Questi aspetti economici collaterali di eventuali attacchi biologici sono in cima alle preoccupazioni degli analisti e degli apparati riservati degli Stati. Continua il rapporto: “sebbene nei casi che si sono verificati non vi sia stato un elevato numero di morti, molti servizi sono stati paralizzati e si è avuto un importante effetto psicologico sulla popolazione”.
Oltre agli attacchi intenzionali, gli incidenti rappresentano un altro fattore di rischio. Indipendentemente dalla loro origine, pare evidente che questi pericoli richiedano una risposta coordinata e globale, il che semina un altro dubbio. E se la minaccia biologica e bioterroristica avesse tra i suoi obiettivi quello di instillare nell’opinione pubblica terrorizzata l’idea della necessità di un governo mondiale?
I protocolli dei microbiologi europei indicano il vaiolo, l’antrace, la peste o la tossina botulimica come le minacce che potranno trasformarsi in armi biologiche. La costante allerta diventa così una necessità dinanzi alla rivoluzione biotecnologica. Si estende infatti un “fai da te” biologico tra privati, gruppi, piccole imprese e istituzioni educative in cui si nascondono malintenzionati di ogni tipo. Le conseguenze potrebbero essere gravi.

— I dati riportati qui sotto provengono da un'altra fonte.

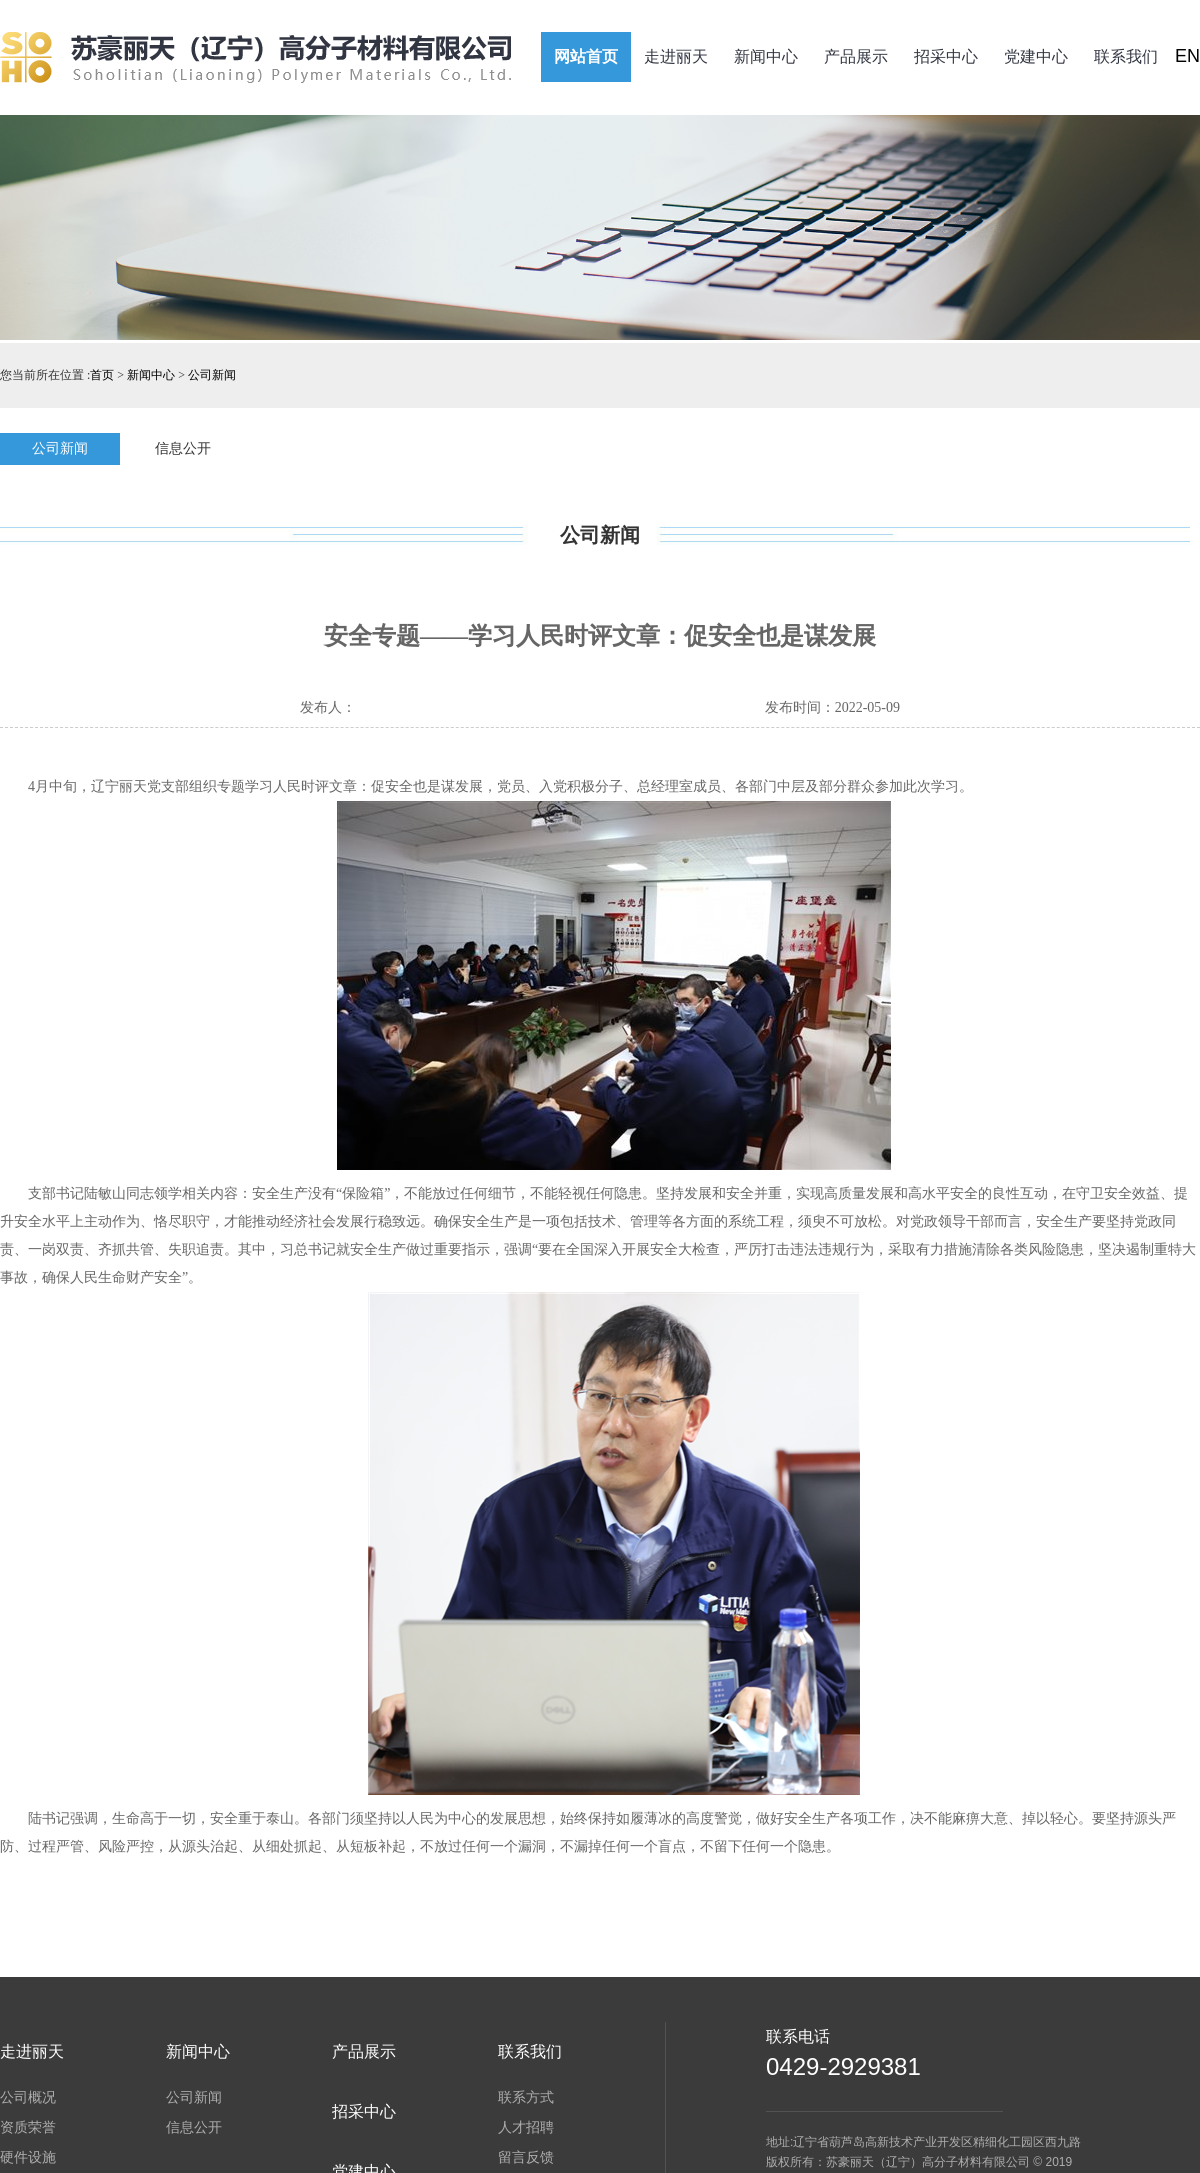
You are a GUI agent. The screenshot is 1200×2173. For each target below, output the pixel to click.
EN (1187, 56)
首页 (102, 375)
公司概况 (28, 2097)
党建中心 (1036, 56)
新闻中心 (766, 56)
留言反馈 (526, 2157)
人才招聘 (526, 2127)
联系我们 (1126, 56)
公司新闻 (212, 375)
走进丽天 (676, 56)
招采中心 (946, 56)
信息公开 (183, 448)
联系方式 (526, 2097)
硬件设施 (28, 2157)
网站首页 (586, 56)
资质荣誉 (28, 2127)
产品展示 (856, 56)
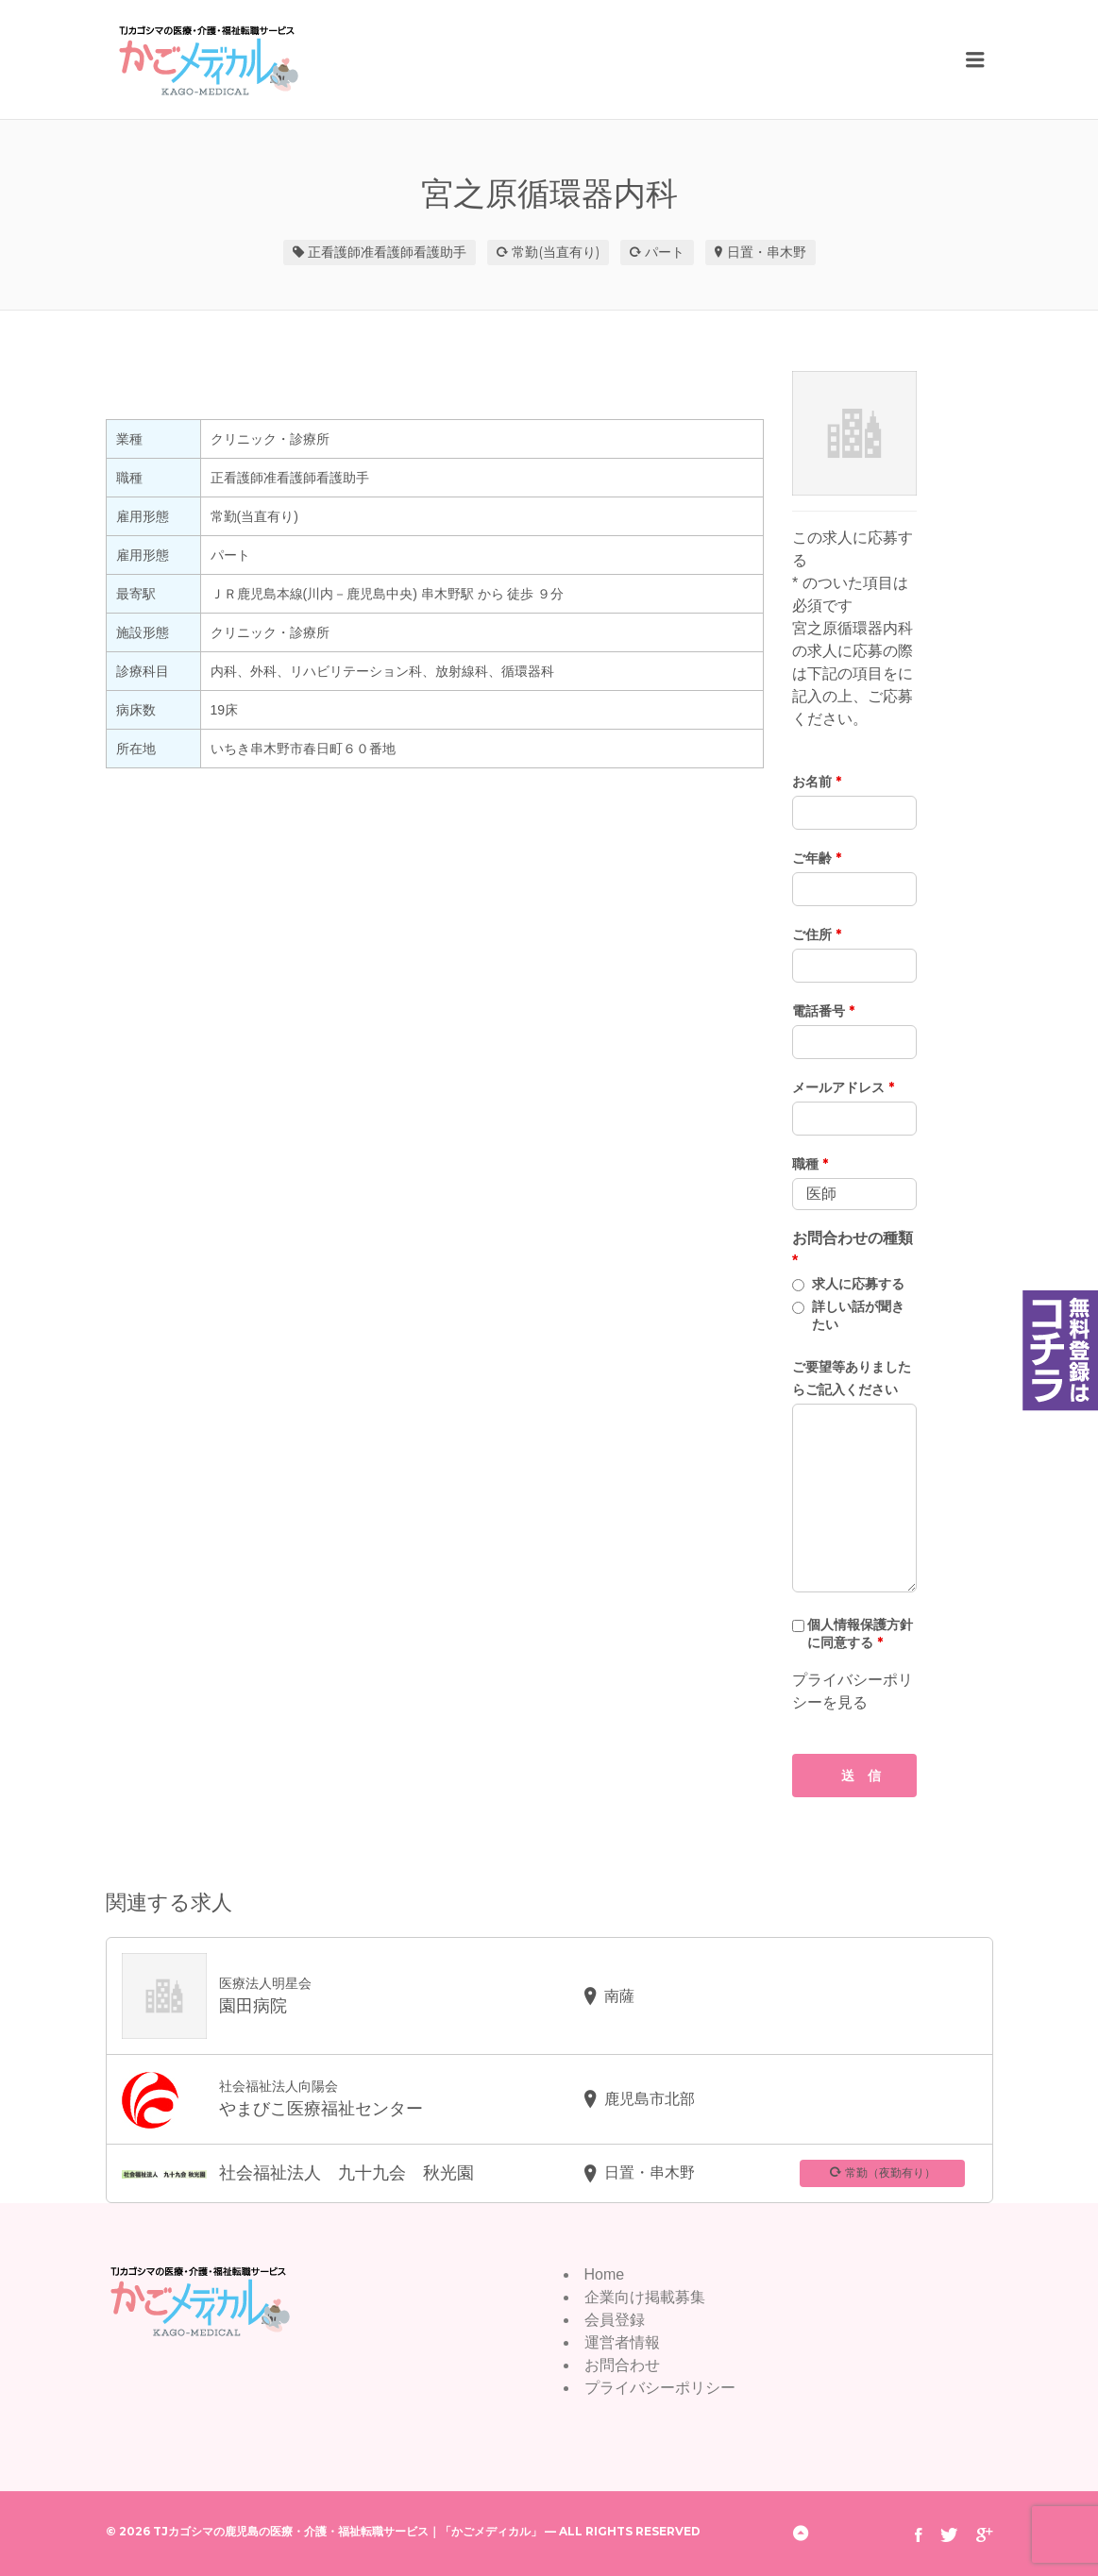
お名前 (816, 781)
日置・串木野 (766, 252)
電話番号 (823, 1010)
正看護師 (334, 252)
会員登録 (614, 2320)
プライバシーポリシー (659, 2388)
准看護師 (387, 252)
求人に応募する (858, 1283)
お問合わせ (622, 2365)
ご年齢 (816, 858)
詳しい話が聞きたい (858, 1315)
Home (604, 2274)
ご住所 (816, 934)
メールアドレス (843, 1087)
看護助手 (440, 252)
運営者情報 (622, 2342)
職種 (810, 1163)
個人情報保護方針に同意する (860, 1633)
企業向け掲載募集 (644, 2297)
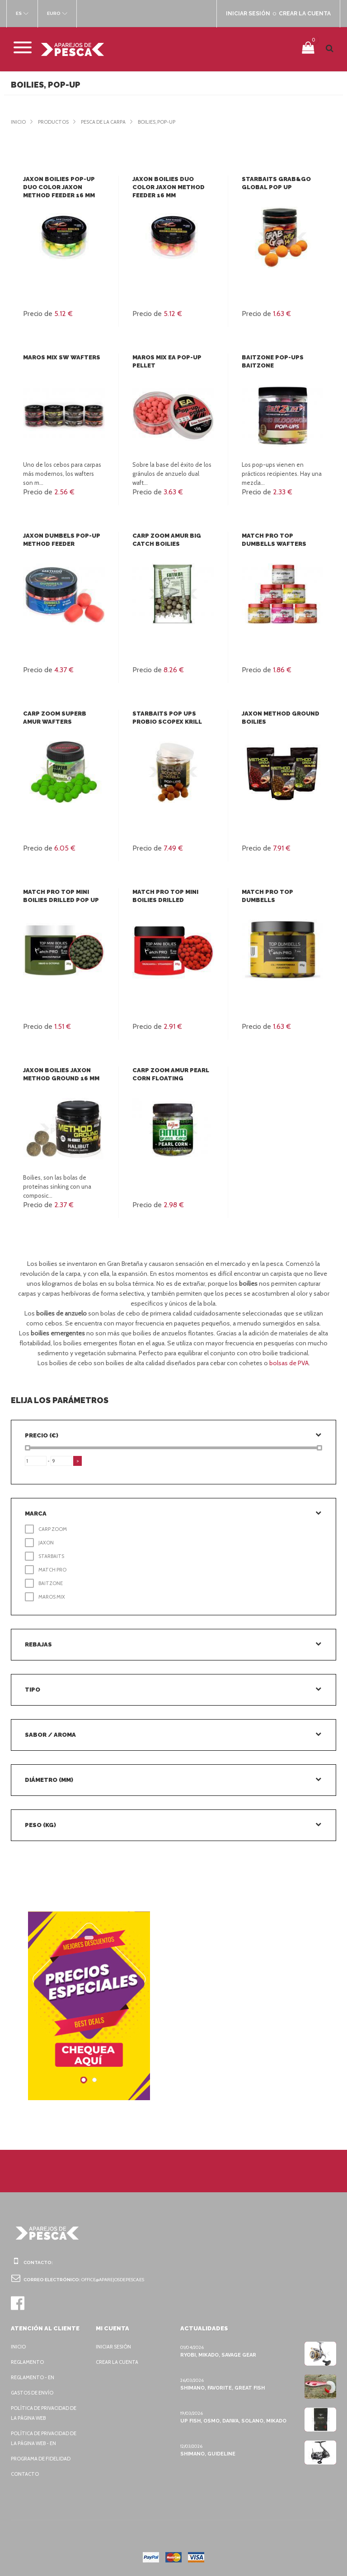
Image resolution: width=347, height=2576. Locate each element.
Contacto (24, 2474)
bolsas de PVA (289, 1363)
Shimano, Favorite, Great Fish (221, 2387)
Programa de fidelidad (43, 2458)
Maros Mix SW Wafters (60, 357)
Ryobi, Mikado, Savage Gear (219, 2354)
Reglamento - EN (34, 2377)
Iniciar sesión (115, 2346)
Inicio (18, 122)
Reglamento (28, 2362)
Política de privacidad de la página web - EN (46, 2438)
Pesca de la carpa (108, 122)
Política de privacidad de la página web (46, 2413)
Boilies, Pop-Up (166, 122)
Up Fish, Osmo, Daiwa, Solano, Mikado (232, 2420)
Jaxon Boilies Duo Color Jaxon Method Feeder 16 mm (167, 187)
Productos (54, 122)
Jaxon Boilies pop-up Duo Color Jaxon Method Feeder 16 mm (58, 187)
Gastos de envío (33, 2392)
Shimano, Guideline (207, 2453)
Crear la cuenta (119, 2362)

Nel frattempo, non si sa se ridere o piangere, il politicamente corretto ha raggiunto il campo della medicina e della biologia. Infatti, le agenzie delle Nazioni Unite hanno deciso di rinominare il coronavirus cinese. Da oggi, deve essere chiamato Covid-19. Le preoccupazioni linguistiche ONU non cureranno un solo ammalato.
Nella speranza che il virus venga circoscritto e sia presto individuata un’efficace terapia, avrà almeno avuto il merito di destare l’allarme sui rischi immensi connessi alle tecnologie biologiche. Qualunque sia l’origine dell’epidemia attuale, è urgente che le comunità esigano dai governi e dalle istituzioni scientifiche la massima chiarezza e trasparenza ne va della nostra vita, individuale e comunitaria.
In caso contrario, non resterà che ricorrere al rimedio invocato nel 1575 da un illustre medico napoletano: “sapendo noi per certo che ella sia flagello et castigo di Dio, il principale rimedio per preservarsi et liberarsi dalla peste, si è ricorrere primieramente a soccorso divino “.